• B Corporation

    • IN SOCIAL ENTERPRISING

      A benefit corporation that is certified by B Lab.

    Practice & Source: (1) Social enterprise: MIIS Impact: A Glossary for Impact Investing
  • B Lab

    • IN SOCIAL ENTERPRISING

      B Lab is a non-profit organization headquartered in Wayne, Pennsylvania, which created, and awards, the B Corporation certification for for-profit organizations.

    Practice & Source: (1) Social enterprise: Wikipedia
    Commentary

    B Lab is the non-profit organization which: created and awards the B Corporation certification for for-profit organizations; operates GIIRS, a ratings agency and analytics platform for impact investors; and works to pass legislation for new corporate forms that facilitate companies pursuing social and environmental benefits in addition to profit.

  • Base case

    • IN FINANCE

      In reference to a financial model, or financial projections, the expected case of the model using the assumptions that management deems most likely to occur. The financial results for the base case should be better than those for the conservative case but worse than those for the aggressive, or upside case.

    • IN ECONOMICS

      A base case (also called a no build), which is a realistic representation of expected future conditions without the project,

    Practice & Source: (1) Finance/Impact investing: : Go BIG Dictionary, Invstor.com (2) Economics: Transportation Benefit-Cost Analysis
    Commentary

    A base case can either be a prediction of the most likely scenario, or a prediction of what will happen without a particular intervention or decision.

  • Base of Pyramid (BoP)

    • IN FINANCE

      The Base of the Pyramid (BoP) theory suggests that new business opportunities lie in designing and distributing goods and services for poor communities. The idea is espoused by influential US business school academics CK Prahalad and Stuart Hart, who argue that companies can help eradicate poverty by providing goods and services for the 4bn people who live on less than $2 a day – this group is known as the base of the pyramid.

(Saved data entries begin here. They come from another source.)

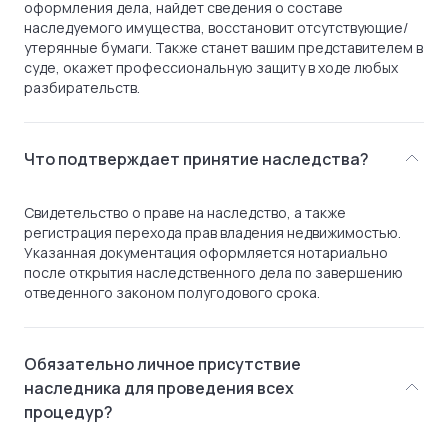
оформления дела, найдет сведения о составе
наследуемого имущества, восстановит отсутствующие/
утерянные бумаги. Также станет вашим представителем в
суде, окажет профессиональную защиту в ходе любых
разбирательств.
Что подтверждает принятие наследства?
Свидетельство о праве на наследство, а также
регистрация перехода прав владения недвижимостью.
Указанная документация оформляется нотариально
после открытия наследственного дела по завершению
отведенного законом полугодового срока.
Обязательно личное присутствие
наследника для проведения всех
процедур?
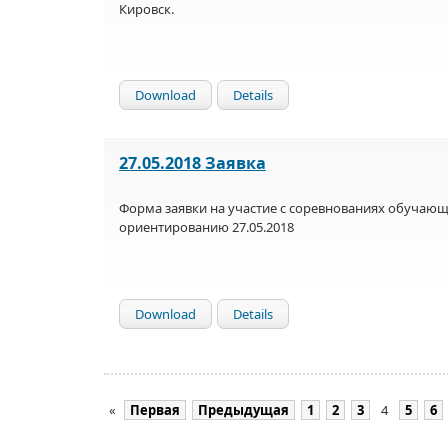
Кировск.
Download
Details
27.05.2018 Заявка
Форма заявки на участие с соревнованиях обучающ
ориентированию 27.05.2018
Download
Details
«
Первая
Предыдущая
1
2
3
4
5
6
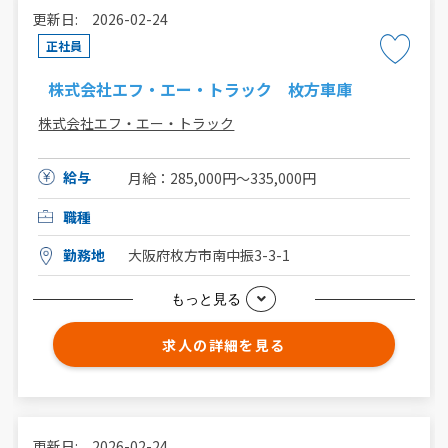
更新日: 2026-02-24
正社員
株式会社エフ・エー・トラック 枚方車庫
株式会社エフ・エー・トラック
給与
月給：285,000円〜335,000円
職種
勤務地
大阪府枚方市南中振3-3-1
もっと見る
求人の詳細を見る
更新日: 2026-02-24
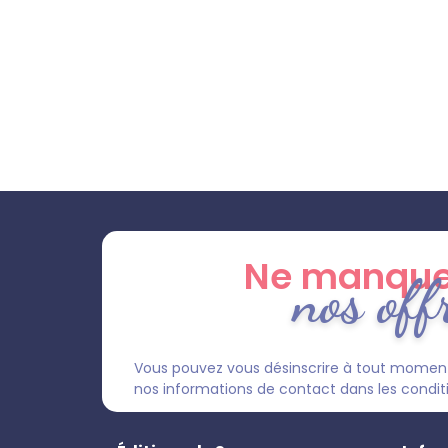
Ne manque
nos off
Vous pouvez vous désinscrire à tout moment
nos informations de contact dans les condition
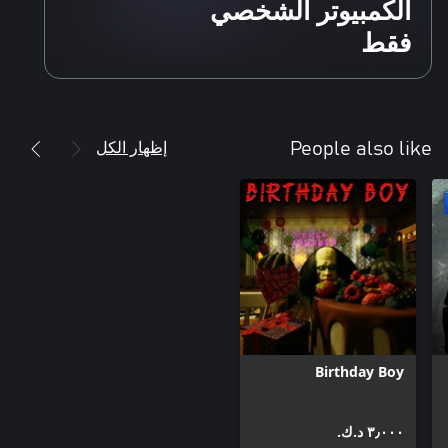
الكمبيوتر الشخصي
فقط
إظهار الكل
People also like
Birthday Boy
٣٫٠٠٠ د.ك.‏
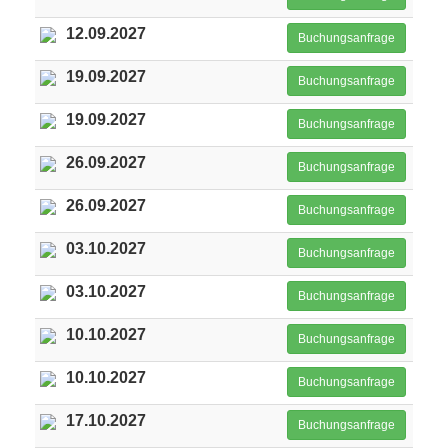
12.09.2027
Buchungsanfrage
19.09.2027
Buchungsanfrage
19.09.2027
Buchungsanfrage
26.09.2027
Buchungsanfrage
26.09.2027
Buchungsanfrage
03.10.2027
Buchungsanfrage
03.10.2027
Buchungsanfrage
10.10.2027
Buchungsanfrage
10.10.2027
Buchungsanfrage
17.10.2027
Buchungsanfrage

    Practice & Source: (1) Finance/Impact investing: Financial Times Lexicon
    Commentary

    Though “base of the pyramid” is often used to mainly refer to poor communities in developing countries, Franklin D. Roosevelt used “bottom of the pyramid” in his 1932 radio address, The Forgotten Man, which referred to the plight of the American farmer and the importance of building economic power from the bottom up rather than the top down.

  • Baseline

    • IN EVALUATION

      Data that describes the condition of the population at the beginning of the study. Used for comparison with conditions after the study.

    • IN BUSINESS

      Clearly defined starting point (point of departure) from where implementation begins, improvement is judged, or comparison is made.

    • IN EVALUATING

      Baseline—the status of services and outcome-related measures such as knowledge, attitudes, norms, behaviors, and conditions before an intervention, against which progress can be assessed or comparisons made.

  • Benchmark

    • IN EVALUATING

      Reference point or standard against which performance or achievements can be assessed. A benchmark refers to the performance that has been achieved in the recent past by other comparable organizations, or what can be reasonably inferred to have been achieved in the circumstances.

    • IN BUSINESS

      Standard, or a set of standards, used as a point of reference for evaluating performance or level of quality. Benchmarks may be drawn from a firm’s own experience, from the experience of other firms in the industry, or from legal requirements such as environmental regulations.

    • IN FINANCE

      A point of reference that is used to compare investment performance. It forms an objective test of the effective implementation of an investment strategy.  Benchmarks allow returns and variations in investment returns to be measured and attributed, thereby making it possible to determine how effectively investors have performed against them.

    • IN FINANCE

      A benchmark is a standard against which the performance of a security, mutual fund or investment manager can be measured. Generally, broad market and market-segment stock and bond indexes are used for this purpose.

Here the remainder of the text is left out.